Revenue Shortfall Fuels Debate Over Tax Cut

Mark J. Magyar | January 19, 2012 | Budget, More Issues
Democrats question how Christie can afford to slash income tax by 10 percent

For Governor Chris Christie, the timing couldn’t be worse.

State Treasurer Andrew Sidamon-Eristoff
As the governor made a triumphal tour of the morning talk shows yesterday touting his State of the State call for a 10 percent income tax cut, his Treasury Department was preparing to release revenue numbers showing that tax collections for the first six months of the fiscal year had come in $325.7 million – or 3.2 percent — short of projections.

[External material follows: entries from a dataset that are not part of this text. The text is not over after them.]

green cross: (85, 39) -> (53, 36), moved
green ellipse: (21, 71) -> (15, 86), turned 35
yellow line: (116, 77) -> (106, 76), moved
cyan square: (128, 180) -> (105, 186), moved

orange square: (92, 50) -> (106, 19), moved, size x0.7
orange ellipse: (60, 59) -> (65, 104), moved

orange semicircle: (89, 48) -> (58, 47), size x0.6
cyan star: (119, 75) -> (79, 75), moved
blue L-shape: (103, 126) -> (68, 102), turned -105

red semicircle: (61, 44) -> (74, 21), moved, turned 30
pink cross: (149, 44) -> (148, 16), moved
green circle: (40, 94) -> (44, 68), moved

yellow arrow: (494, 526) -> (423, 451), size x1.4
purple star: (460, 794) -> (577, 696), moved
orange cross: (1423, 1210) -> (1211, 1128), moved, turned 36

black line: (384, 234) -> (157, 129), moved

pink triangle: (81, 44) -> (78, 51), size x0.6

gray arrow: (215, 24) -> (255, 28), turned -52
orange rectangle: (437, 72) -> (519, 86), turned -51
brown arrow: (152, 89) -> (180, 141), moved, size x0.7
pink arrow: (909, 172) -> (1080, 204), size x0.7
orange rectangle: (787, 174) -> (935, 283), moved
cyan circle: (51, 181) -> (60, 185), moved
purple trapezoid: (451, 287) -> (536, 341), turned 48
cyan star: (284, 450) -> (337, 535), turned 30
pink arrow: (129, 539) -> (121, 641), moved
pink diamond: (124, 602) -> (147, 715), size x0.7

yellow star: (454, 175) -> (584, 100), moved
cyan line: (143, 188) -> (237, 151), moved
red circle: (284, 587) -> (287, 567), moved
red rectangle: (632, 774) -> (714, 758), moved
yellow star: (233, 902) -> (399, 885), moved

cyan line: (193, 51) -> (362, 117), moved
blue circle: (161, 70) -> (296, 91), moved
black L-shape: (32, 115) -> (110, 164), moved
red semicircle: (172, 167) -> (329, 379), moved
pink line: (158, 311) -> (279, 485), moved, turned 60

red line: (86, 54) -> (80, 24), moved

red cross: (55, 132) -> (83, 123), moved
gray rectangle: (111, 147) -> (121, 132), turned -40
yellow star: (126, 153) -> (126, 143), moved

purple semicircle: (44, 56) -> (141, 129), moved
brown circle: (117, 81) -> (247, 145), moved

News of the shortfall added fuel to the Democratic-Republican debate over the speed of New Jersey’s economic recovery, the likely growth of tax revenues, and whether the state could afford to cut an estimated $1.1 billion in income tax revenue from its tax base over the next four fiscal years.

Treasury Commissioner Andrew Sidamon-Eristoff emphasized that even with the shortfall, revenue collections were $305 million higher in July-December 2011 than they were in July-December 2010. “New Jersey’s progress toward recovery made the first six months of the fiscal year brighter than the first half of last year,” he said, subtly echoing Christie’s “New Jersey Comeback” theme.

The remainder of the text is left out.